Ces termes qu'employait le capitaine Ellis, Mrs. Branican n'en comprenait sans doute pas la signification précise. Mais, ce qu'elle retenait, c'est que celui qui lui parlait avait vu John, qu'il avait pu converser un instant avec lui.
«Lorsque nous avons été par le travers, ajouta-t-il, votre mari, mistress Branican, m'envoya un salut de la main, criant: «Tout va bien, Ellis! Dès votre arrivée à San-Diégo, donnez de mes nouvelles à ma femme… à ma chère Dolly!» Puis, les deux bâtiments se sont séparés, et n'ont pas tardé à se perdre de vue.
— Et quel jour avez-vous rencontré le Franklin? demanda Mrs.
Branican.
— Le 23 mars, répondit le capitaine Ellis, à onze heures vingt- cinq du matin!»
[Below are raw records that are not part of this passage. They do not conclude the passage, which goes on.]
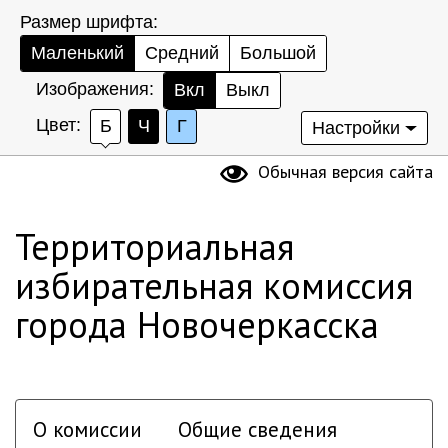
Размер шрифта:
Маленький
Средний
Большой
Изображения:
Вкл
Выкл
Цвет:
Б
Ч
Г
Настройки
Обычная версия сайта
Территориальная
избирательная комиссия
города Новочеркасска
О комиссии
Общие сведения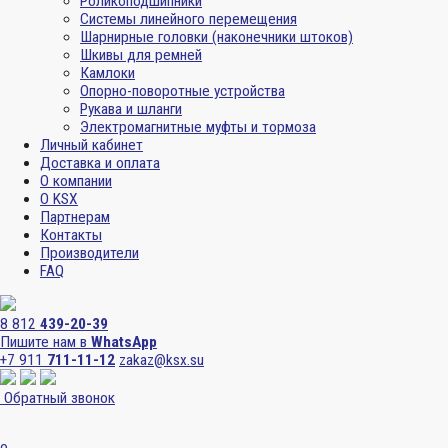
Роликоподшипники
Системы линейного перемещения
Шарнирные головки (наконечники штоков)
Шкивы для ремней
Камлоки
Опорно-поворотные устройства
Рукава и шланги
Электромагнитные муфты и тормоза
Личный кабинет
Доставка и оплата
О компании
О KSX
Партнерам
Контакты
Производители
FAQ
8 812
439-20-39
Пишите нам в
WhatsApp
+7 911
711-11-12
zakaz@ksx.su
Обратный звонок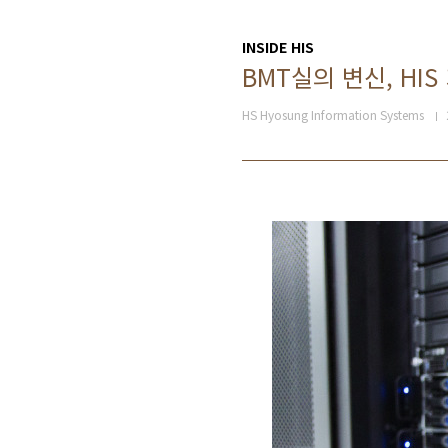
INSIDE HIS
BMT실의 변신, H
HS Hyosung Information Systems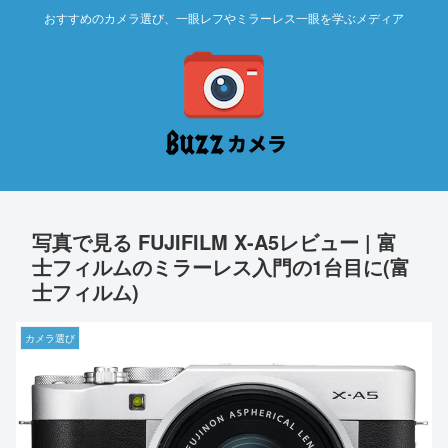
おすすめのカメラ選び、一眼レフやミラーレス一眼を学ぶメディア
写真で見る FUJIFILM X-A5レビュー | 富
士フィルムのミラーレス入門の1台目に(富
士フィルム)
カメラ選び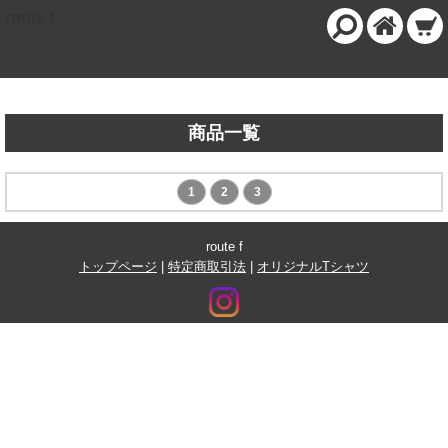
route f
商品一覧
1
2
3
route f
トップページ
|
特定商取引法
|
オリジナルTシャツ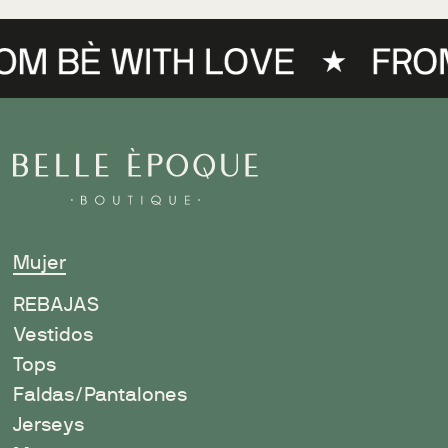
Mujer
R
EBAJAS
Vestidos
Tops
Faldas/Pantalones
Jerseys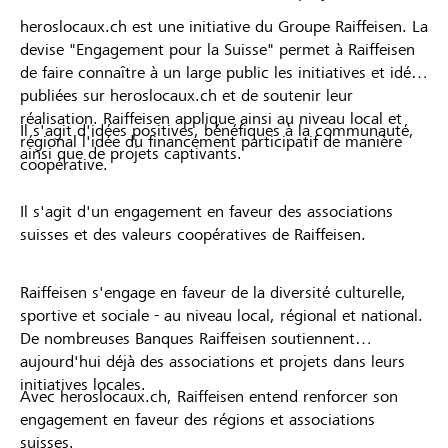
heroslocaux.ch est une initiative du Groupe Raiffeisen. La
devise "Engagement pour la Suisse" permet à Raiffeisen
de faire connaître à un large public les initiatives et idées
publiées sur heroslocaux.ch et de soutenir leur
réalisation. Raiffeisen applique ainsi au niveau local et
Il s'agit d'idées positives, bénéfiques à la communauté,
régional l'idée du financement participatif de manière
ainsi que de projets captivants.
coopérative.
Il s'agit d'un engagement en faveur des associations
suisses et des valeurs coopératives de Raiffeisen.
Raiffeisen s'engage en faveur de la diversité culturelle,
sportive et sociale - au niveau local, régional et national.
De nombreuses Banques Raiffeisen soutiennent
aujourd'hui déjà des associations et projets dans leurs
initiatives locales.
Avec heroslocaux.ch, Raiffeisen entend renforcer son
engagement en faveur des régions et associations
suisses.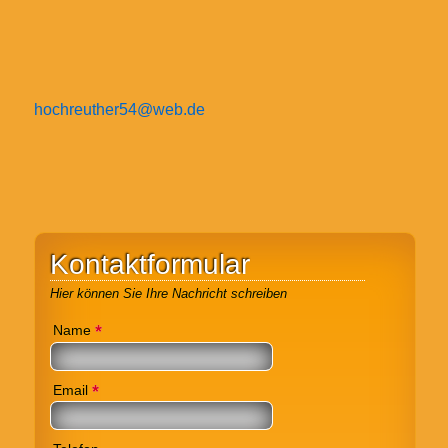
hochreuther54@web.de
Kontaktformular
Hier können Sie Ihre Nachricht schreiben
*
Name
*
Email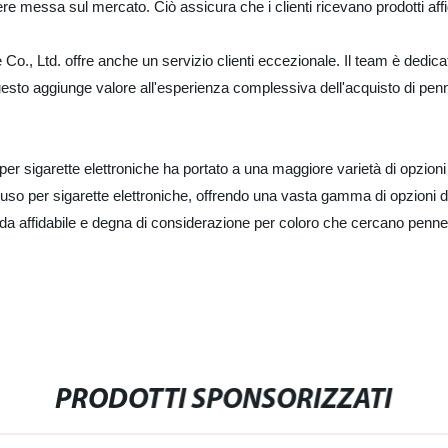
re messa sul mercato. Ciò assicura che i clienti ricevano prodotti affida
e Co., Ltd. offre anche un servizio clienti eccezionale. Il team è dedica
sto aggiunge valore all'esperienza complessiva dell'acquisto di pen
sigarette elettroniche ha portato a una maggiore varietà di opzioni di
uso per sigarette elettroniche, offrendo una vasta gamma di opzioni di
enda affidabile e degna di considerazione per coloro che cercano penne 
PRODOTTI SPONSORIZZATI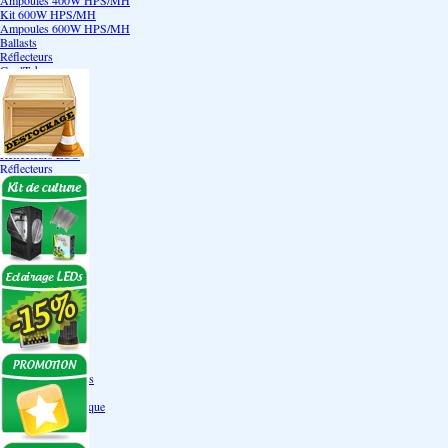
Ampoules 400W HPS/MH
Kit 600W HPS/MH
Ampoules 600W HPS/MH
Ballasts
Réflecteurs
CoolTube
Accessoires
Eclairages LEDs
Eclairages ECO
Kits ECO
Ampoules ECO
Réflecteurs ECO
Réflecteurs
Accessoires
Box Discount
Box par marque
Hortibox
Homebox
Dark Room II
GrowLab
Box par taille
Box 40 cm
Box 60 cm
Box 80-90 cm
Box 120 cm
Autres tailles Box
Box double étages
Engrais par familles
Engrais terre
Engrais hydroponique
Engrais-Coco
Boosters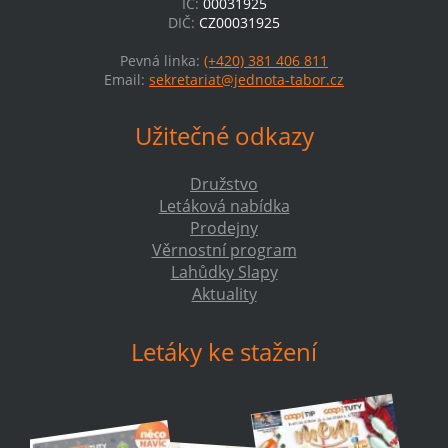
IČ:
00031925
DIČ:
CZ00031925
Pevná linka:
(+420) 381 406 811
Email:
sekretariat@jednota-tabor.cz
Užitečné odkazy
Družstvo
Letáková nabídka
Prodejny
Věrnostní program
Lahůdky Slapy
Aktuality
Letáky ke stažení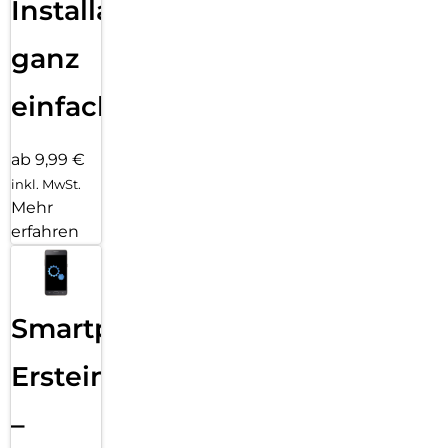
Installation
ganz
einfach
ab 9,99 €
inkl. MwSt.
Mehr
erfahren
Smartphone
Ersteinrichtung
–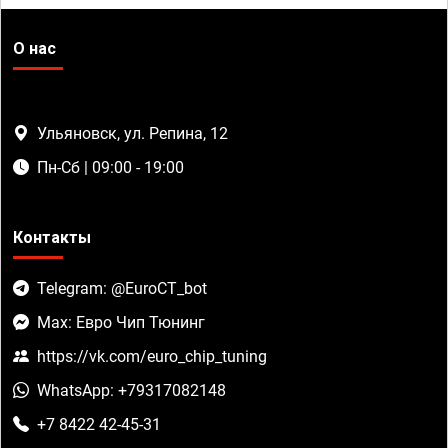
О нас
Ульяновск, ул. Репина, 12
Пн-Сб | 09:00 - 19:00
Контакты
Telegram: @EuroCT_bot
Max: Евро Чип Тюнинг
https://vk.com/euro_chip_tuning
WhatsApp: +79317082148
+7 8422 42-45-31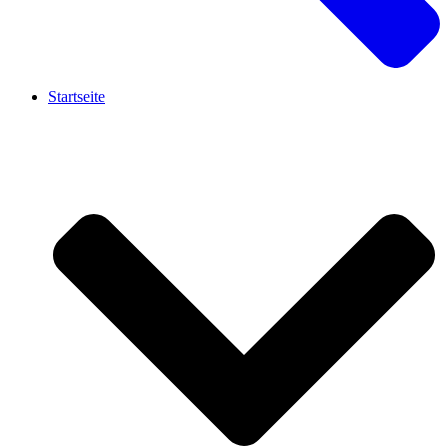
Startseite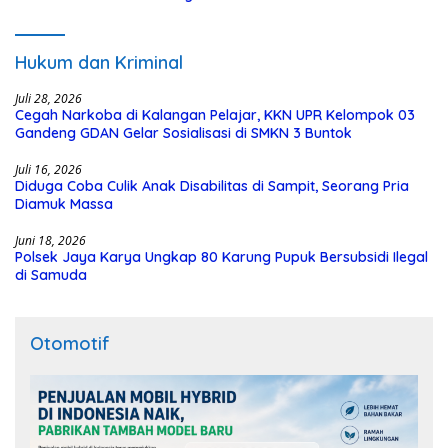
Hukum dan Kriminal
Juli 28, 2026
Cegah Narkoba di Kalangan Pelajar, KKN UPR Kelompok 03
Gandeng GDAN Gelar Sosialisasi di SMKN 3 Buntok
Juli 16, 2026
Diduga Coba Culik Anak Disabilitas di Sampit, Seorang Pria
Diamuk Massa
Juni 18, 2026
Polsek Jaya Karya Ungkap 80 Karung Pupuk Bersubsidi Ilegal
di Samuda
Otomotif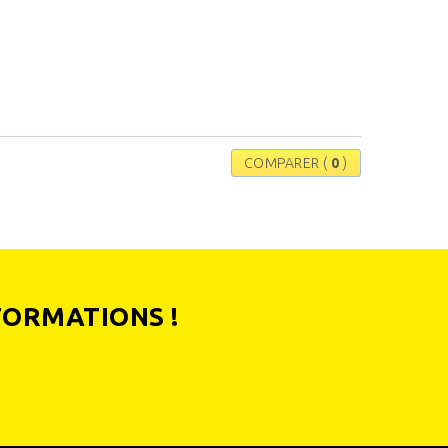
COMPARER (
0
)
FORMATIONS !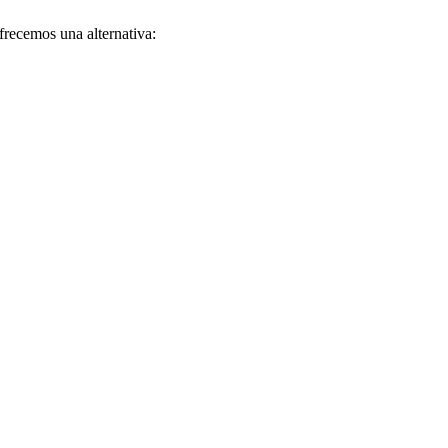
recemos una alternativa: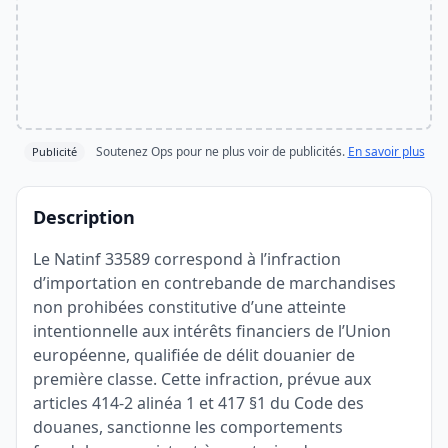
Soutenez Ops pour ne plus voir de publicités.
En savoir plus
Publicité
Description
Le Natinf 33589 correspond à l’infraction
d’importation en contrebande de marchandises
non prohibées constitutive d’une atteinte
intentionnelle aux intérêts financiers de l’Union
européenne, qualifiée de délit douanier de
première classe. Cette infraction, prévue aux
articles 414-2 alinéa 1 et 417 §1 du Code des
douanes, sanctionne les comportements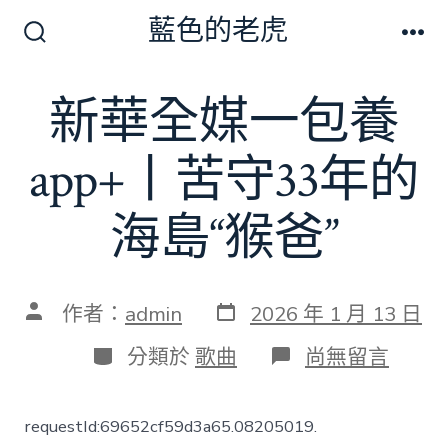
跳
藍色的老虎
至
搜
選
尋
單
主
切
新華全媒一包養
要
換
開
內
關
app+丨苦守33年的
容
海島“猴爸”
發
文
作者：
admin
2026 年 1 月 13 日
表
章
日
作
分
在
分類於
歌曲
尚無留言
期
者
類
〈新
華
全
requestId:69652cf59d3a65.08205019.
媒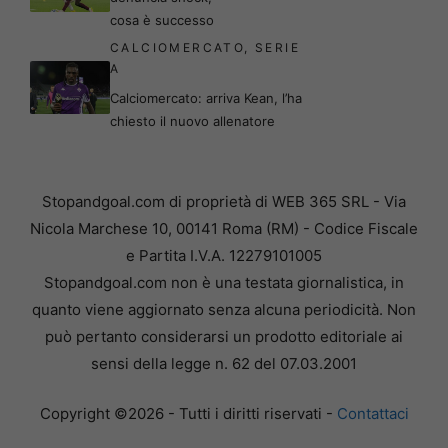
cosa è successo
CALCIOMERCATO
,
SERIE
A
Calciomercato: arriva Kean, l’ha
chiesto il nuovo allenatore
Stopandgoal.com di proprietà di WEB 365 SRL - Via
Nicola Marchese 10, 00141 Roma (RM) - Codice Fiscale
e Partita I.V.A. 12279101005
Stopandgoal.com non è una testata giornalistica, in
quanto viene aggiornato senza alcuna periodicità. Non
può pertanto considerarsi un prodotto editoriale ai
sensi della legge n. 62 del 07.03.2001
Copyright ©2026 - Tutti i diritti riservati -
Contattaci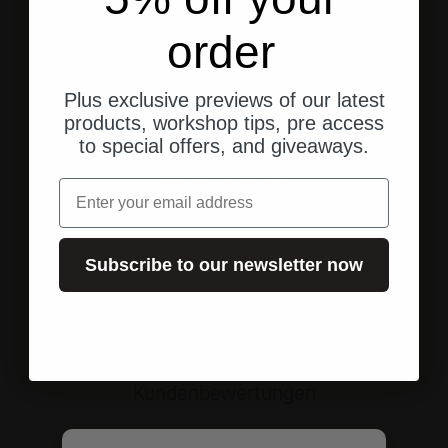
order
Plus exclusive previews of our latest
products, workshop tips, pre access
to special offers, and giveaways.
Versand aus den USA
Email
Schneller, direkter Versand an Ihre Adresse.
Subscribe to our newsletter now
Gehe zu Element 1
Gehe zu Element 2
Gehe zu Element 3
Kundenbewertungen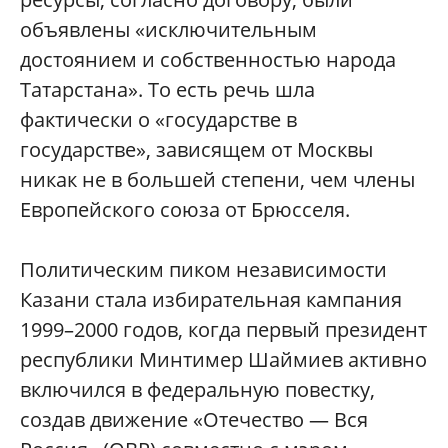
объявлены «исключительным
достоянием и собственностью народа
Татарстана». То есть речь шла
фактически о «государстве в
государстве», зависящем от Москвы
никак не в большей степени, чем члены
Европейского союза от Брюсселя.
Политическим пиком независимости
Казани стала избирательная кампания
1999–2000 годов, когда первый президент
республики Минтимер Шаймиев активно
включился в федеральную повестку,
создав движение «Отечество — Вся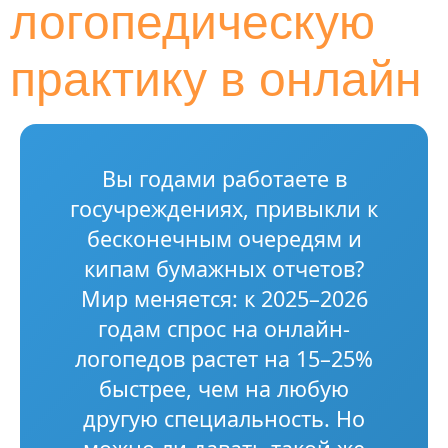
логопедическую
практику в онлайн
Вы годами работаете в
госучреждениях, привыкли к
бесконечным очередям и
кипам бумажных отчетов?
Мир меняется: к 2025–2026
годам спрос на онлайн-
логопедов растет на 15–25%
быстрее, чем на любую
другую специальность. Но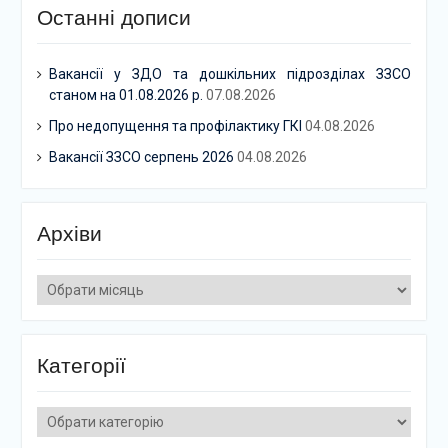
Останні дописи
Вакансії у ЗДО та дошкільних підрозділах ЗЗСО
станом на 01.08.2026 р.
07.08.2026
Про недопущення та профілактику ГКІ
04.08.2026
Вакансії ЗЗСО серпень 2026
04.08.2026
Архіви
Архіви
Категорії
Категорії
Il fallut encore appuyer sur les détails, et le capitaine dut indiquer sur la carte le point précis où s'était fait ce croisement. C'était par 148° de longitude et 20° de latitude que le Boundary avait rencontré le Franklin, c'est-à-dire à dix- sept cents milles au large de San-Diégo. Si le temps continuait à être favorable, — et il y avait des chances pour qu'il le fût avec la belle saison qui s'affermissait — le capitaine John ferait une belle et rapide navigation à travers les parages du Nord-Pacifique. En outre, comme il trouverait à charger dès son arrivée à Calcutta, il ne séjournerait que fort peu de temps dans la capitale de l'Inde, et son retour en Amérique s'effectuerait très promptement. L'absence du Franklin serait donc limitée à quelques mois, conformément aux prévisions de la maison Andrew.
Pendant que le capitaine Ellis répondait tantôt aux questions de Mrs. Burker, tantôt aux questions de Mrs. Branican, celle-ci, toujours entraînée par son imagination, se figurait qu'elle était à bord du Franklin!… Ce n'était pas Ellis… c'était John, qui lui disait ces choses… C'était sa voix qu'elle croyait entendre…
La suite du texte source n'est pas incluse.